══ TASK INPUT ══

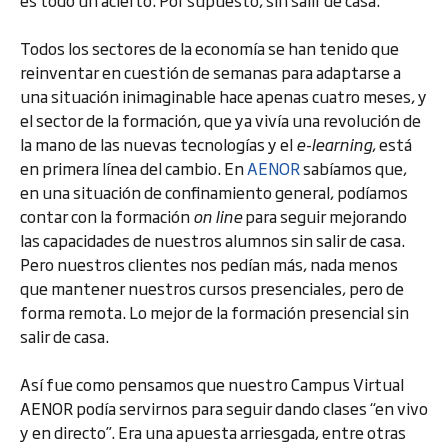
es todo un acierto. Por supuesto, sin salir de casa.
Todos los sectores de la economía se han tenido que
reinventar en cuestión de semanas para adaptarse a
una situación inimaginable hace apenas cuatro meses, y
el sector de la formación, que ya vivía una revolución de
la mano de las nuevas tecnologías y el
e-learning
, está
en primera línea del cambio. En
AENOR
sabíamos que,
en una situación de confinamiento general, podíamos
contar con la formación
on line
para seguir mejorando
las capacidades de nuestros alumnos sin salir de casa.
Pero nuestros clientes nos pedían más, nada menos
que mantener nuestros cursos presenciales, pero de
forma remota. Lo mejor de la formación presencial sin
salir de casa.
Así fue como pensamos que nuestro Campus Virtual
AENOR podía servirnos para seguir dando clases “en vivo
y en directo”. Era una apuesta arriesgada, entre otras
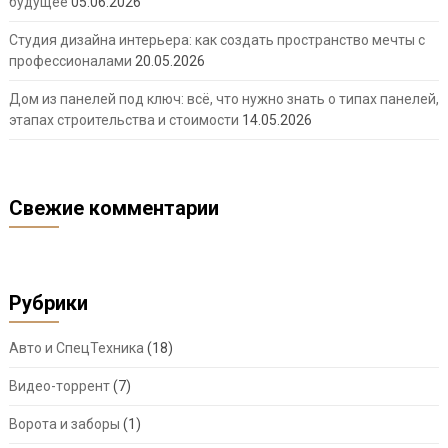
будущее
05.06.2026
Студия дизайна интерьера: как создать пространство мечты с
профессионалами
20.05.2026
Дом из панелей под ключ: всё, что нужно знать о типах панелей,
этапах строительства и стоимости
14.05.2026
Свежие комментарии
Рубрики
Авто и СпецТехника
(18)
Видео-торрент
(7)
Ворота и заборы
(1)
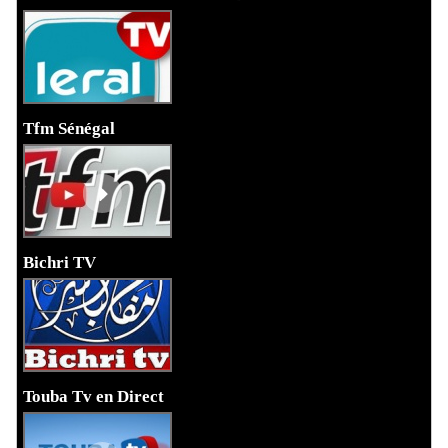
Tfm Sénégal
Bichri TV
Touba Tv en Direct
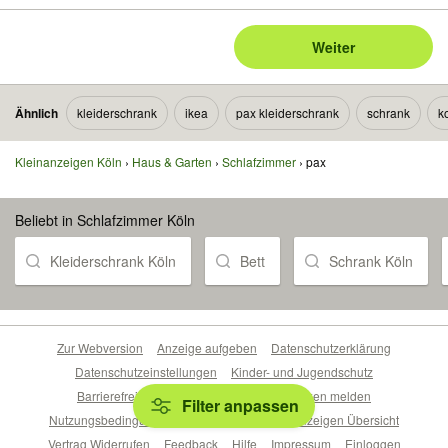
Weiter
Ähnlich
kleiderschrank
ikea
pax kleiderschrank
schrank
k
Kleinanzeigen Köln
Haus & Garten
Schlafzimmer
pax
Beliebt in Schlafzimmer Köln
Kleiderschrank Köln
Bett
Schrank Köln
Zur Webversion
Anzeige aufgeben
Datenschutzerklärung
Datenschutzeinstellungen
Kinder- und Jugendschutz
Barrierefreiheitserklärung
Sicherheitslücken melden
Filter anpassen
Nutzungsbedingungen
Beliebte Suchen
Anzeigen Übersicht
Vertrag Widerrufen
Feedback
Hilfe
Impressum
Einloggen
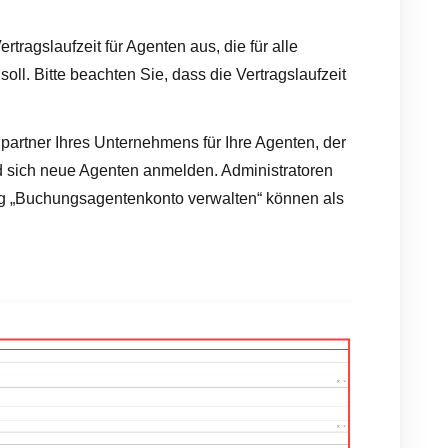
tragslaufzeit für Agenten aus, die für alle
soll. Bitte beachten Sie, dass die Vertragslaufzeit
artner Ihres Unternehmens für Ihre Agenten, der
d sich neue Agenten anmelden. Administratoren
ng „Buchungsagentenkonto verwalten“ können als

═══

- TO DO
Write all the entries again word for word, minus the pictures.

- ANSWER AREA
es todo un acierto. Por supuesto, sin salir de casa.
Todos los sectores de la economía se han tenido que
reinventar en cuestión de semanas para adaptarse a
una situación inimaginable hace apenas cuatro meses, y
el sector de la formación, que ya vivía una revolución de
la mano de las nuevas tecnologías y el
e-learning
, está
en primera línea del cambio. En
AENOR
sabíamos que,
en una situación de confinamiento general, podíamos
contar con la formación
on line
para seguir mejorando
las capacidades de nuestros alumnos sin salir de casa.
Pero nuestros clientes nos pedían más, nada menos
que mantener nuestros cursos presenciales, pero de
forma remota. Lo mejor de la formación presencial sin
salir de casa.
Así fue como pensamos que nuestro Campus Virtual
AENOR podía servirnos para seguir dando clases “en vivo
y en directo”. Era una apuesta arriesgada, entre otras
будущее
05.06.2026
Студия дизайна интерьера: как создать пространство мечты с
профессионалами
20.05.2026
Дом из панелей под ключ: всё, что нужно знать о типах панелей,
этапах строительства и стоимости
14.05.2026
Свежие комментарии
Рубрики
Авто и СпецТехника
(18)
Видео-торрент
(7)
Ворота и заборы
(1)
Tfm Sénégal
Bichri TV
Touba Tv en Direct
Weiter
Ähnlich
kleiderschrank
ikea
pax kleiderschrank
schrank
k
Kleinanzeigen Köln
Haus & Garten
Schlafzimmer
pax
Beliebt in Schlafzimmer Köln
Kleiderschrank Köln
Bett
Schrank Köln
Zur Webversion
Anzeige aufgeben
Datenschutzerklärung
Datenschutzeinstellungen
Kinder- und Jugendschutz
Barrierefreiheitserklärung
Sicherheitslücken melden
Filter anpassen
Nutzungsbedingungen
Beliebte Suchen
Anzeigen Übersicht
Vertrag Widerrufen
Feedback
Hilfe
Impressum
Einloggen
tragslaufzeit für Agenten aus, die für alle
soll. Bitte beachten Sie, dass die Vertragslaufzeit
artner Ihres Unternehmens für Ihre Agenten, der
d sich neue Agenten anmelden. Administratoren
ng „Buchungsagentenkonto verwalten“ können als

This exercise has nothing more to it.